Friday, June 3, 2011

Nanook of the North

1920 in the Arctic, and Robert Flaherty, an explorer, has made a film about the Inuit people. He returns to the States, and his film negative is lost in a fire. Determined to not let his work go to waste, Flaherty returns to the Hudson Bay, handpicks the most popular Inuit around named Nanook, gets a few women and children to act as his family, and sets out to make a documentary about them. Flaherty is known as the "father of documentaries." With NANOOK OF THE NORTH he has a contrivance. It is a film that was staged, and yet its starkness makes it have the feeling of realism. Nanook and his counterparts live a primitive existence: this is fact. In one breathtaking scene, Nanook looks for a seal underneath the ice to kill. He knows that seals come up out of the water to take a breath every twenty minutes, and he has found the inch-wide hole that they use to breath. He waits above it with his harpoon, with only a few seconds to attack the great beast. Exhibiting man's struggle against nature, Nanook spears the seal and tugs and tugs as he wraps his end of rope around his body. If the seal beats him, and takes off, overpowers him, then Nanook will die. He will fall underneath the ice, plunge in, and drown.

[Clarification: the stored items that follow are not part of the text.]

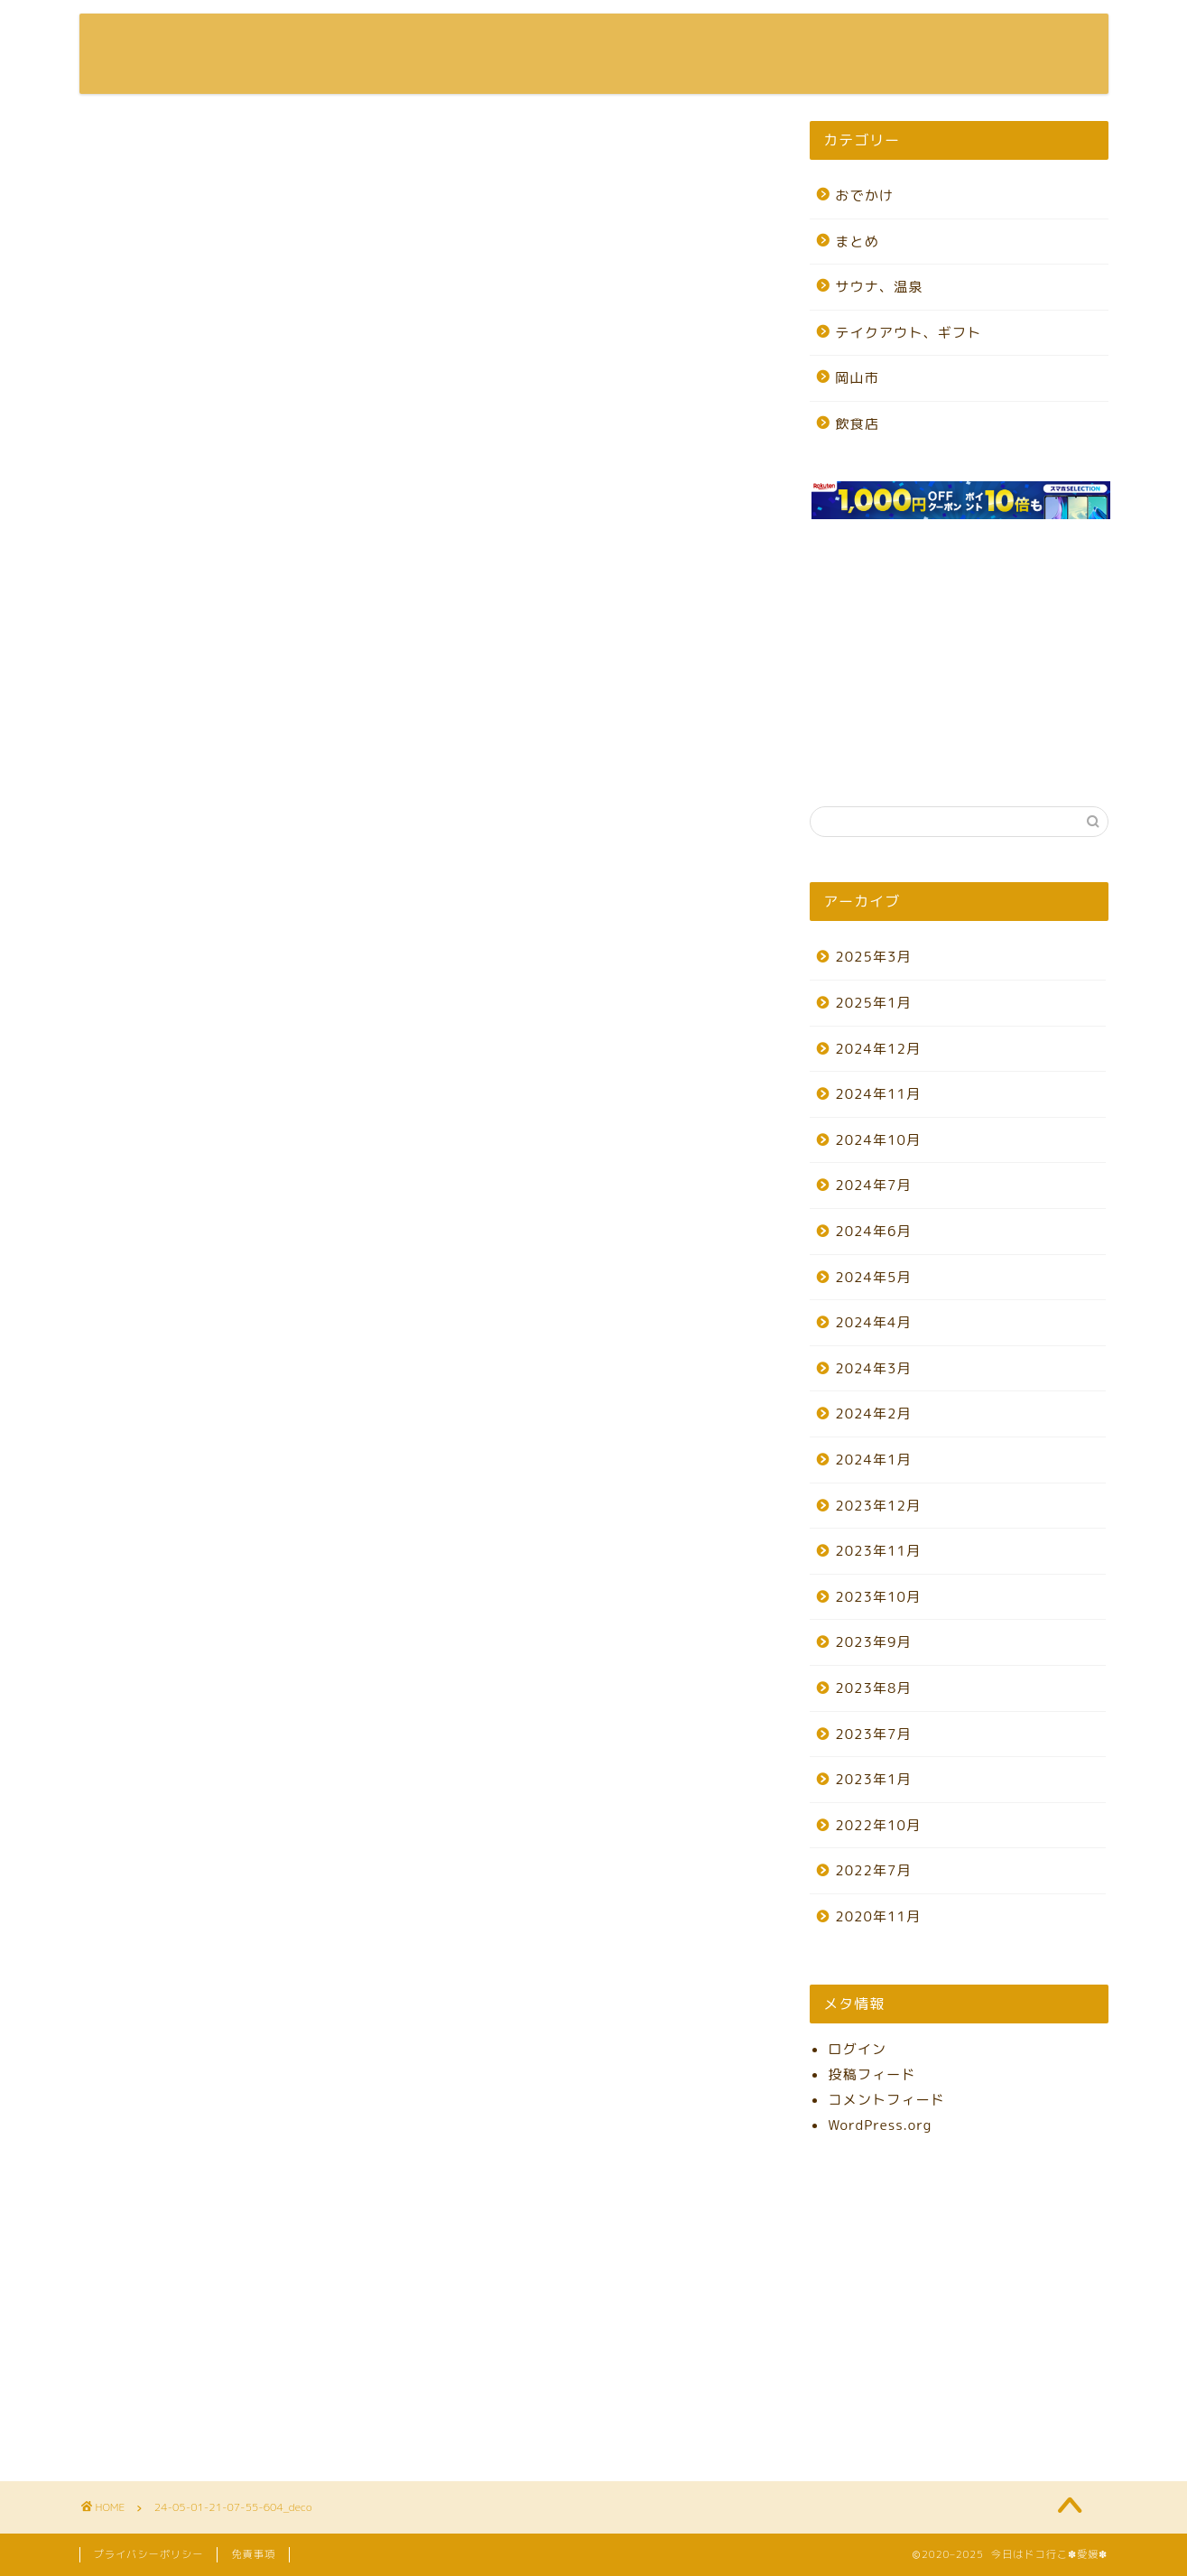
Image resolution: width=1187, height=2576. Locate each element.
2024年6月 (873, 1231)
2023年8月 (873, 1688)
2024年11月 (878, 1093)
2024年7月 (873, 1185)
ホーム (794, 41)
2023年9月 (873, 1641)
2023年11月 (878, 1550)
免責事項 (253, 2554)
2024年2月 (873, 1413)
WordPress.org (880, 2125)
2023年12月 (878, 1505)
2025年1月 (873, 1002)
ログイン (857, 2049)
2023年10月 (878, 1596)
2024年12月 (878, 1048)
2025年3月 (873, 956)
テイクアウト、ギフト (908, 332)
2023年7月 (873, 1734)
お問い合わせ (1027, 41)
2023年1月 (873, 1779)
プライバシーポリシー (149, 2554)
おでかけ (864, 195)
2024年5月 (873, 1277)
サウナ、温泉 (879, 286)
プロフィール (900, 41)
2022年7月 (873, 1870)
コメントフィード (886, 2099)
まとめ (857, 241)
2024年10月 (878, 1139)
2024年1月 (873, 1459)
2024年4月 (873, 1322)
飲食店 (857, 423)
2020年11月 (878, 1916)
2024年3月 (873, 1368)
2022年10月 (878, 1825)
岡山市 (857, 377)
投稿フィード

Here we see the worth of this film. Although Flaherty only arranged things so that he would be able to film a scene like this, the territory and the seal are not in on the contrivances or desires of the director. Nanook must actually defeat the seal, or die. Another breathtaking scene shows Nanook and his "family" as they build an igloo. They do so in under an hour. It is astounding to see this film. I imagine that Nanook and the Inuits like him are not very different from some of the earliest people on earth: utilizing primitive tools and their vast knowledge of the world they inhabit to survive against the elements.